The state’s top fiscal watchdog is warning that the MTA’s need for construction projects and maintenance may be bigger than the agency’s wallet will allow.

In a report released on Thursday, state Comptroller Thomas DiNapoli estimated that the MTA’s next five-year capital plan, which is expected to be released this month, could cost as much as $92.2 billion. And that doesn’t include the $15 billion hole in the agency’s current capital plan caused by Gov. Kathy Hochul’s order to pause congestion pricing.

The MTA’s capital plans, which are released every five years, lay out a laundry list of construction projects designed to either keep the agency’s mass transit infrastructure running or expand service. The next plan, which will run from 2025 through 2029, could include money for the proposed Interborough Express light rail line between Brooklyn and Queens, an expansion of Penn Station, as well as dozens of subway accessibility projects.
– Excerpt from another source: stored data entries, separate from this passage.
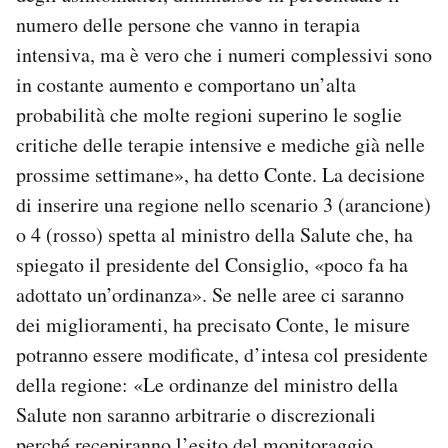
numero delle persone che vanno in terapia
intensiva, ma è vero che i numeri complessivi sono
in costante aumento e comportano un’alta
probabilità che molte regioni superino le soglie
critiche delle terapie intensive e mediche già nelle
prossime settimane», ha detto Conte. La decisione
di inserire una regione nello scenario 3 (arancione)
o 4 (rosso) spetta al ministro della Salute che, ha
spiegato il presidente del Consiglio, «poco fa ha
adottato un’ordinanza». Se nelle aree ci saranno
dei miglioramenti, ha precisato Conte, le misure
potranno essere modificate, d’intesa col presidente
della regione: «Le ordinanze del ministro della
Salute non saranno arbitrarie o discrezionali
perché recepiranno l’esito del monitoraggio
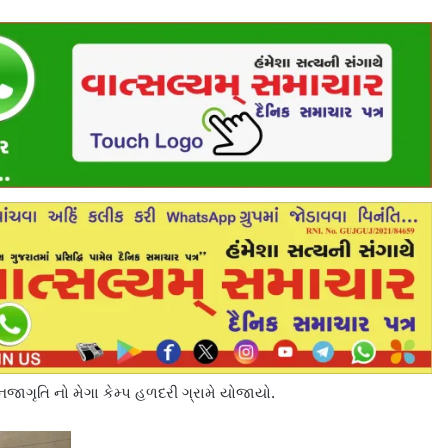
ગૃતિ નો મેગા કેમ્પ હળદરી ગ્રામે યોજાયો.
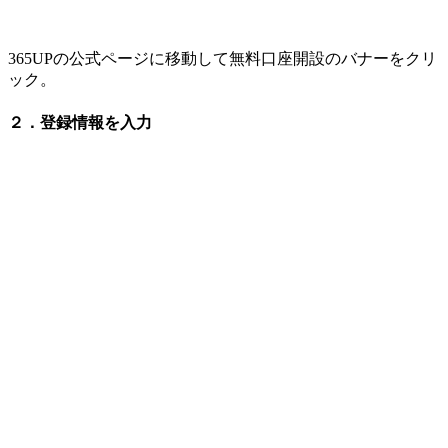
365UPの公式ページに移動して無料口座開設のバナーをクリ
ック。
２．登録情報を入力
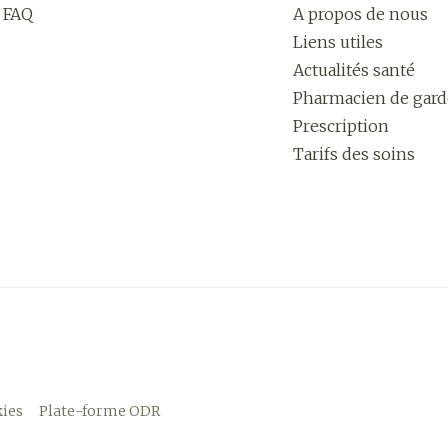
FAQ
A propos de nous
Liens utiles
Actualités santé
Pharmacien de gard
Prescription
Tarifs des soins
ies
Plate-forme ODR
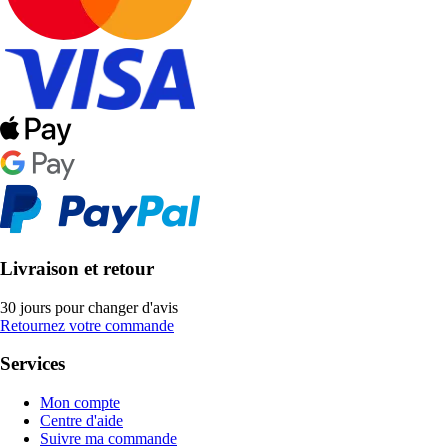
Livraison et retour
30 jours pour changer d'avis
Retournez votre commande
Services
Mon compte
Centre d'aide
Suivre ma commande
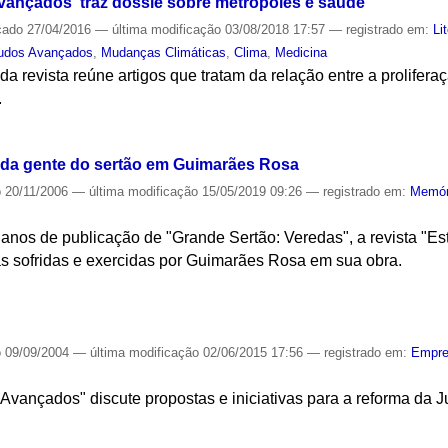
ançados' traz dossiê sobre metrópoles e saúde
cado
27/04/2016
—
última modificação
03/08/2018 17:57
— registrado em:
Li
tudos Avançados
,
Mudanças Climáticas
,
Clima
,
Medicina
a revista reúne artigos que tratam da relação entre a prolifera
.
S
 da gente do sertão em Guimarães Rosa
o
20/11/2006
—
última modificação
15/05/2019 09:26
— registrado em:
Memór
os de publicação de "Grande Sertão: Veredas", a revista "Es
as sofridas e exercidas por Guimarães Rosa em sua obra.
S
o
09/09/2004
—
última modificação
02/06/2015 17:56
— registrado em:
Empr
Avançados" discute propostas e iniciativas para a reforma da Ju
S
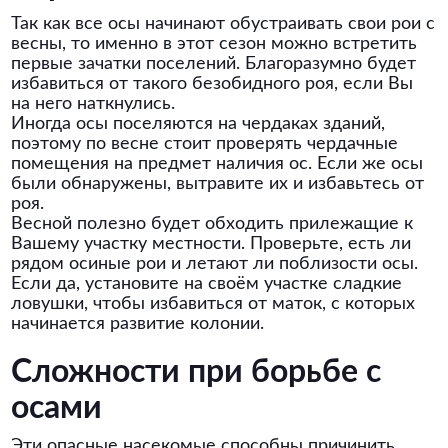
Так как все осы начинают обустраивать свои рои с
весны, то именно в этот сезон можно встретить
первые зачатки поселений. Благоразумно будет
избавиться от такого безобидного роя, если Вы
на него наткнулись.
Иногда осы поселяются на чердаках зданий,
поэтому по весне стоит проверять чердачные
помещения на предмет наличия ос. Если же осы
были обнаружены, вытравите их и избавьтесь от
роя.
Весной полезно будет обходить прилежащие к
Вашему участку местности. Проверьте, есть ли
рядом осиные рои и летают ли поблизости осы.
Если да, установите на своём участке сладкие
ловушки, чтобы избавиться от маток, с которых
начинается развитие колонии.
Сложности при борьбе с
осами
Эти опасные насекомые способны причинить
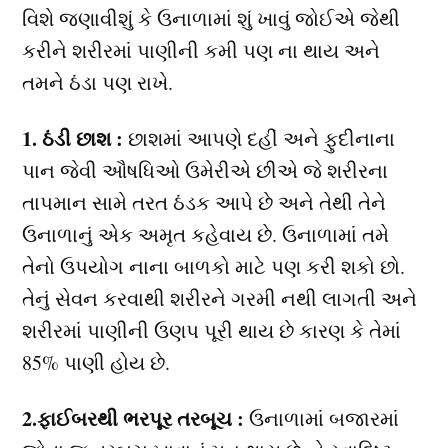
વિશે જણાવીશું કે ઉનાળામાં શું ખાવું જોઈએ જેથી
કરીને શરીરમાં પાણીની કમી પણ ના થાય અને
તમને ઠંડા પણ રાખે.
1. ઠંડી છાશ :
છાશમાં આપણે દહીં અને ફુદીનાના
પાન જેવી ઔષધિઓ ઉમેરીએ છીએ જે શરીરના
તાપમાન સામે તરત ઠંડક આપે છે અને તેથી તેને
ઉનાળાનું એક અમૃત કહેવાય છે. ઉનાળામાં તમે
તેનો ઉપયોગ નાના બાળકો માટે પણ કરી શકો છો.
તેનું સેવન કરવાથી શરીરને ગરમી નથી લાગતી અને
શરીરમાં પાણીની ઉણપ પૂરી થાય છે કારણ કે તેમાં
85% પાણી હોય છે.
2.ફાઈબરથી ભરપૂર તરબૂચ :
ઉનાળામાં બજારમાં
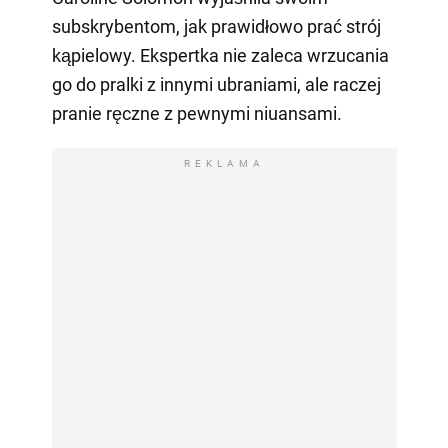
subskrybentom, jak prawidłowo prać strój
kąpielowy. Ekspertka nie zaleca wrzucania
go do pralki z innymi ubraniami, ale raczej
pranie ręczne z pewnymi niuansami.
REKLAMA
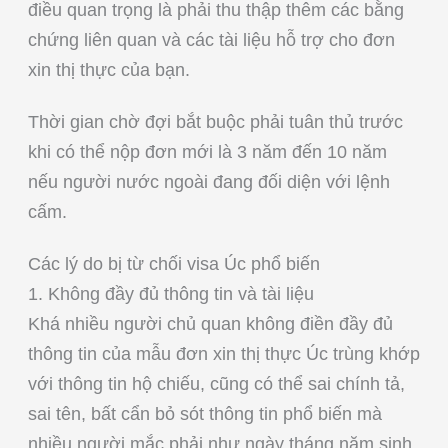
điều quan trọng là phải thu thập thêm các bằng
chứng liên quan và các tài liệu hỗ trợ cho đơn
xin thị thực của bạn.
Thời gian chờ đợi bắt buộc phải tuân thủ trước
khi có thể nộp đơn mới là 3 năm đến 10 năm
nếu người nước ngoài đang đối diện với lệnh
cấm.
Các lý do bị từ chối visa Úc phổ biến
1. Không đầy đủ thông tin và tài liệu
Khá nhiều người chủ quan không điền đầy đủ
thông tin của mẫu đơn xin thị thực Úc trùng khớp
với thông tin hộ chiếu, cũng có thể sai chính tả,
sai tên, bất cẩn bỏ sót thông tin phổ biến mà
nhiều người mắc phải như ngày tháng năm sinh,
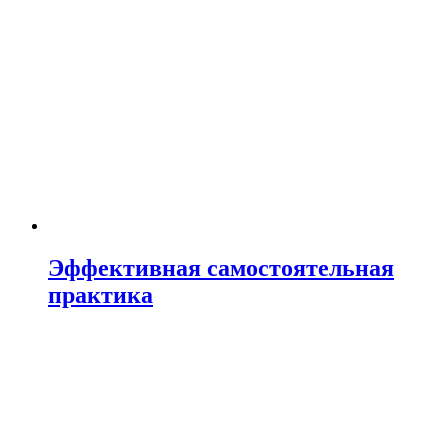
Эффективная самостоятельная
практика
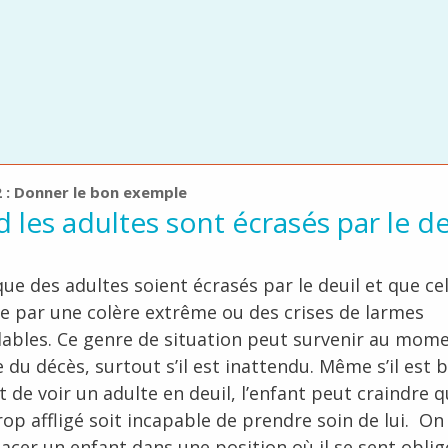
2 : Donner le bon exemple
 les adultes sont écrasés par le de
 que des adultes soient écrasés par le deuil et que ce
e par une colère extrême ou des crises de larmes
lables. Ce genre de situation peut survenir au mom
 du décès, surtout s’il est inattendu. Même s’il est
 de voir un adulte en deuil, l’enfant peut craindre q
rop affligé soit incapable de prendre soin de lui. On
lacer un enfant dans une position où il se sent oblig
It could include a new order of subway cars to replace the 50-year-old trains currently running in the system, as well as new, modern buses.

“The choices made in the next capital plan will reverberate for New Yorkers in the region for years to come, impacting comfort, safety, reliability and frequency of the system,” the comptroller’s report said.

The report estimated the capital plan could cost as little as $57.8 billion, and urged the MTA to save money by prioritizing essential maintenance work that keeps the existing transit system operational over the construction of new lines like the Interborough Express.

The MTA’s current capital plan, which runs from 2020 through 2024, came with a $51.5 billion price tag when it was released in 2019, but the figure has since grown to $54.8 billion.

DiNapoli pointed out that state lawmakers not only need to figure out how to fill the hole in the current plan left by Hochul’s congestion pricing pause — but also how to fund the next one.

“The analysis finds that the MTA will likely have more in needs, including system improvement and expansion, than funds available,” DiNapoli wrote.

A funding shortfall would harm the city’s mass transit service, according to the report.

“While a slowdown in investment would not be a new phenomenon for the MTA, it would have compounding effects on the system’s state of good repair and services provided over time,” the report stated.

DiNapoli suggested that the state go back to its familiar sources for the MTA, and floated a slew of tax hikes to meet the agency’s funding needs. He said increases to the state’s internet sales tax, payroll mobility tax, corporate franchise surcharge, petroleum business tax and mansion tax should all be on the table.

Even with all those hikes, the comptroller said the state may need to come up with another new tax to cover the MTA’s construction costs.

“We appreciate this serious analysis from the comptroller, and intend to lay out a detailed capital plan this month that will follow the same needs-based approach taken in his report,” MTA spokesperson John McCarthy wrote in a statement.